RACHEL Brown was adopted from a care home by a man who went on to abuse her for the majority of her childhood. The brave Darlington woman recently decided to go public with her story, in the hope of encouraging other victims of historic sex abuse to come forward.

This week, we published her harrowing tale of grooming, manipulation and sexual exploitation in the hope that her story will give others the confidence to seek justice, no matter how long it has been.

During my time at The Northern Echo, I’ve occupied the press bench at courts across the North-East to watch innumerable trials unfold. Some of those I will never forget and most of those are rooted in sexual abuse, abuse of the kind that changed and shaped Rachel’s life, the kind of abuse that too many people must live with forever.

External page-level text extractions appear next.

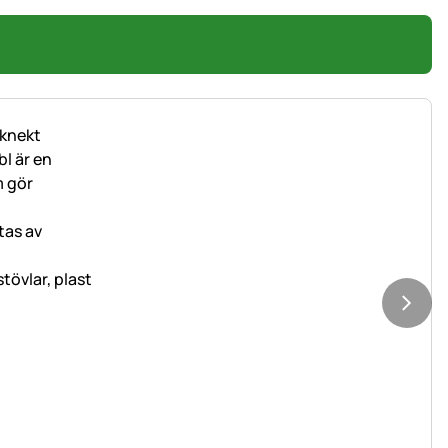
tövlar, plast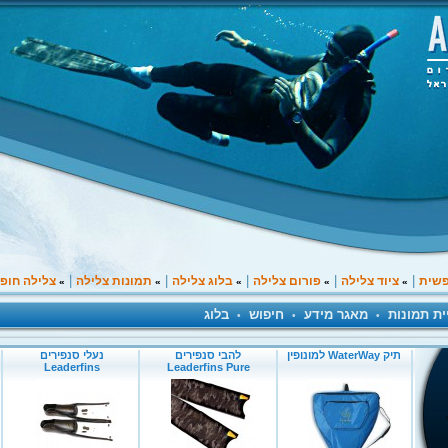
|
|
|
|
|
פשית
ציוד צלילה
פורום צלילה
בלוג צלילה
תמונות צלילה
צלילה חופ
»
»
»
»
»
ית תמונות
מאגר מידע
חיפוש
בלוג
•
•
•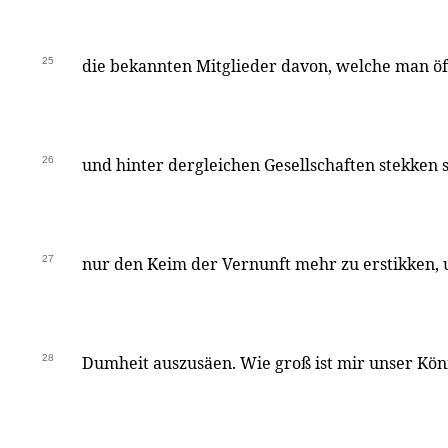
25
die bekannten Mitglieder davon, welche man öf
26
und hinter dergleichen Gesellschaften stekken s
27
nur den Keim der Vernunft mehr zu erstikken,
28
Dumheit auszusäen. Wie groß ist mir unser Köni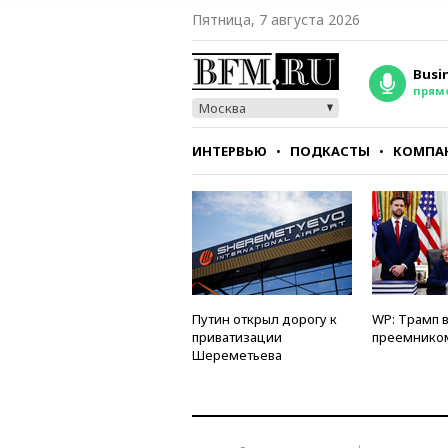
Пятница, 7 августа 2026
Busi
прям
Москва
ИНТЕРВЬЮ
ПОДКАСТЫ
КОМПА
СТИЛЬ
ТЕСТЫ
Путин открыл дорогу к
WP: Трамп 
приватизации
преемнико
Шереметьева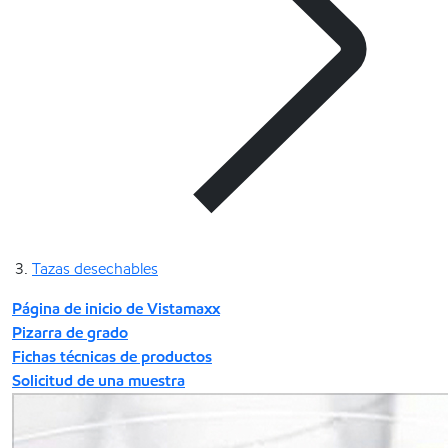
Tazas desechables
Página de inicio de Vistamaxx
Pizarra de grado
Fichas técnicas de productos
Solicitud de una muestra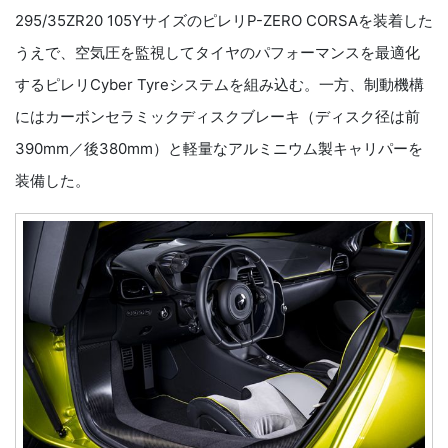
295/35ZR20 105YサイズのピレリP-ZERO CORSAを装着した
うえで、空気圧を監視してタイヤのパフォーマンスを最適化
するピレリCyber Tyreシステムを組み込む。一方、制動機構
にはカーボンセラミックディスクブレーキ（ディスク径は前
390mm／後380mm）と軽量なアルミニウム製キャリパーを
装備した。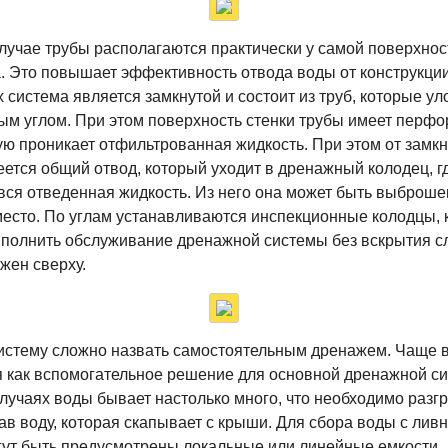
лучае трубы располагаются практически у самой поверхнос
 Это повышает эффективность отвода воды от конструкции
 система является замкнутой и состоит из труб, которые у
м углом. При этом поверхность стенки трубы имеет перфо
ую проникает отфильтрованная жидкость. При этом от замк
ется общий отвод, который уходит в дренажный колодец, г
вся отведенная жидкость. Из него она может быть выброше
есто. По углам устанавливаются инспекционные колодцы, 
полнить обслуживание дренажной системы без вскрытия сл
жен сверху.
истему сложно назвать самостоятельным дренажем. Чаще в
 как вспомогательное решение для основной дренажной си
лучаях воды бывает настолько много, что необходимо разгр
ав воду, которая скапывает с крыши. Для сбора воды с лив
гут быть предусмотрены локальные или линейные емкости.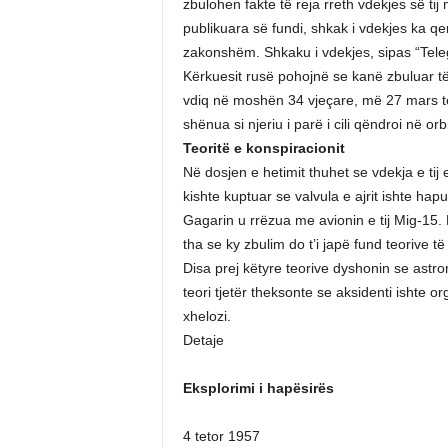
zbulohen fakte të reja rreth vdekjes së ti
publikuara së fundi, shkak i vdekjes ka qe
zakonshëm. Shkaku i vdekjes, sipas “Tele
Kërkuesit rusë pohojnë se kanë zbuluar t
vdiq në moshën 34 vjeçare, më 27 mars të 
shënua si njeriu i parë i cili qëndroi në o
Teoritë e konspiracionit
Në dosjen e hetimit thuhet se vdekja e tij e
kishte kuptuar se valvula e ajrit ishte hapur
Gagarin u rrëzua me avionin e tij Mig-15. 
tha se ky zbulim do t’i japë fund teorive t
Disa prej këtyre teorive dyshonin se astron
teori tjetër theksonte se aksidenti ishte o
xhelozi.
Detaje
Eksplorimi i hapësirës
4 tetor 1957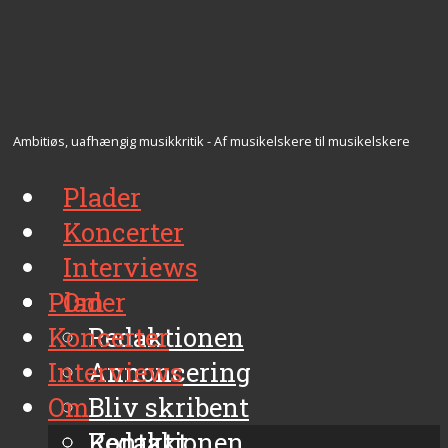
Ambitiøs, uafhængig musikkritik - Af musikelskere til musikelskere
Plader
Koncerter
Interviews
Plader
Om
Koncerter
Redaktionen
Interviews
Annoncering
Om
Bliv skribent
Kontakt
Redaktionen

There are images that will stay in my memory, snapshots of lives ruined by criminals who exploited others in their quest for power, for sexual gratification, for reasons that will often never be made clear. I’ve heard numerous victim impact statements outlining the devastation wrought by rapists, by abusers, and I’ve seen sentences handed down that could never reflect, nor mitigate, harm that was done.

I’ve watched a brave woman take to the stand to recount, in excruciating detail, the times she was assaulted as a child. I’ll never forget the judge who told her abuser that those crimes were “water under the bridge” because he’d lived a decent life since tearing hers apart. I’ve listened to outlandish claims made by a man who was convicted after drawing out a horrific experience and blaming his victim for the attack that began when he raped her as his partner slept in an adjoining bedroom. His representative in court questioned why she hadn’t made more noise when attacked.

Behind the sex abuse allegations that make it to court – and most don’t – is someone who decided to speak out, who somehow mustered enough courage to set out on a road to justice that is long, gruelling and needlessly unpleasant, a road that all too often still stops at a dead end, at barriers constructed on ancient foundations of historic disbelief, blame and shame.

The trials I’ve reported on represent a tiny percentage of the tiny percentage of cases that will reach court – 2017 figures show that just one rape in every 14 reported to the authorities ended in conviction, while 2018 statistics from the Crime Survey of England and Wales revealed that 26 per cent of women and 15 per cent of men had been sexually assaulted.

Rachel Brown hid the abuse she suffered at the hands of her adoptive father for decades, finally reporting him to the police when her mother died. Doing so meant she was alienated from family members and forced to confront again the horrors he inflicted upon her. But it also meant that one more person spoke up, that one more abuser was put behind bars. More than 80 per cent of victims do not report their experiences to the police. I echo Rachel in hoping that her story, and the stories of those who have gone before her, will help to give confidence where there is fear and doubt, that eventually they will bring about a change in those damning statistics.